There could be a bit of a problem if the team isn’t willing to spend any more money on its major league roster going into the season. There’s plenty to like about the way the things look right now, but the bullpen still seems a bit shaky—even when it includes Jeurys Familia.

Despite the late state of the offseason, though, there are still a bunch of potentially-useful relievers on the market, some of whom we’ve touched on earlier in this series. Let’s run down the list quickly and alphabetically.

What’s left

Matt Albers had a 6.80 ERA and 6.38 FIP for the White Sox last year, but the 34-year-old was much better than that in each of the previous three season.

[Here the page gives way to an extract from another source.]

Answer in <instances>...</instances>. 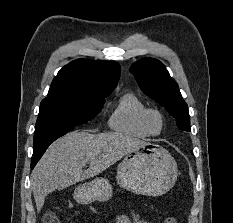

A guy with three double-letters in his name, Aaron Barrett didn’t pitch in 2016. He’s 29 years old and struck out 10.80 batters per nine in his 70 innings in the big leagues between 2014 and 2015 with the Nationals.

Speaking of the Nationals, Matt Belisle fared well with them last year, with a 1.76 ERA and 2.48 FIP in 46.0 innings.

Joe Blanton is easily one of the best relievers left, which is a bit puzzling given his strong 2016 season—2.48 ERA, 3.33 FIP, 9.00 K/9, 80.0 IP—that backed up a very good performance in 2015.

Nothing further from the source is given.